## REQUIREMENT
All records are to be restated word for word, with pictures excluded.

[Opening RECORDS FOR PROCESSING section]

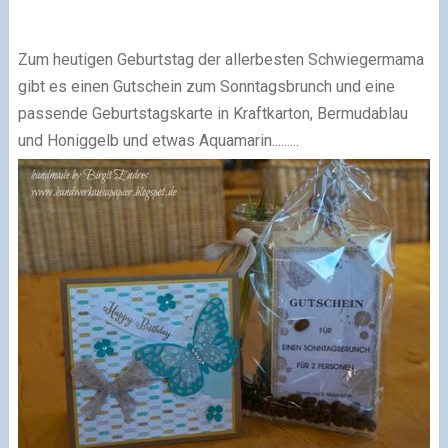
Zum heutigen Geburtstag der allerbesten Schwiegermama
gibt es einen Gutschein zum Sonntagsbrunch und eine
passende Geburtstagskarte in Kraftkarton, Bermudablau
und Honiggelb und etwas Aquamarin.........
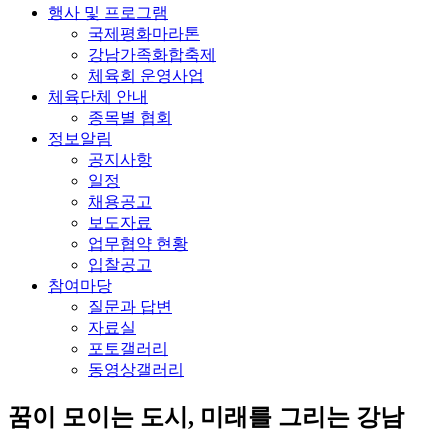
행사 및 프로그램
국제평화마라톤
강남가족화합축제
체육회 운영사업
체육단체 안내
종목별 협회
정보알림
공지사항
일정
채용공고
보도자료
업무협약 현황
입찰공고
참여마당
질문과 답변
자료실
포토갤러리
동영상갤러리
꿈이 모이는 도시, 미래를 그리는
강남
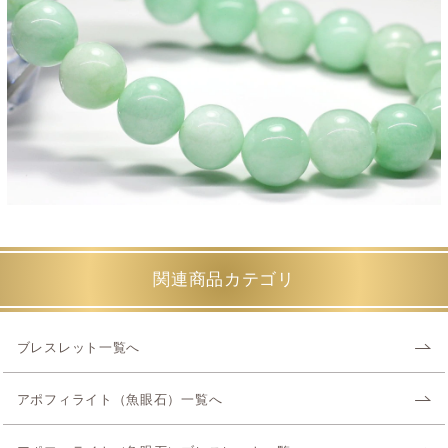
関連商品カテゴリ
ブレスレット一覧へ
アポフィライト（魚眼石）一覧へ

[Closing RECORDS FOR PROCESSING section]

## SOLUTION TO THIS EXERCISE
Zum heutigen Geburtstag der allerbesten Schwiegermama
gibt es einen Gutschein zum Sonntagsbrunch und eine
passende Geburtstagskarte in Kraftkarton, Bermudablau
und Honiggelb und etwas Aquamarin.........
행사 및 프로그램
국제평화마라톤
강남가족화합축제
체육회 운영사업
체육단체 안내
종목별 협회
정보알림
공지사항
일정
채용공고
보도자료
업무협약 현황
입찰공고
참여마당
질문과 답변
자료실
포토갤러리
동영상갤러리
꿈이 모이는 도시, 미래를 그리는
강남
関連商品カテゴリ
ブレスレット一覧へ
アポフィライト（魚眼石）一覧へ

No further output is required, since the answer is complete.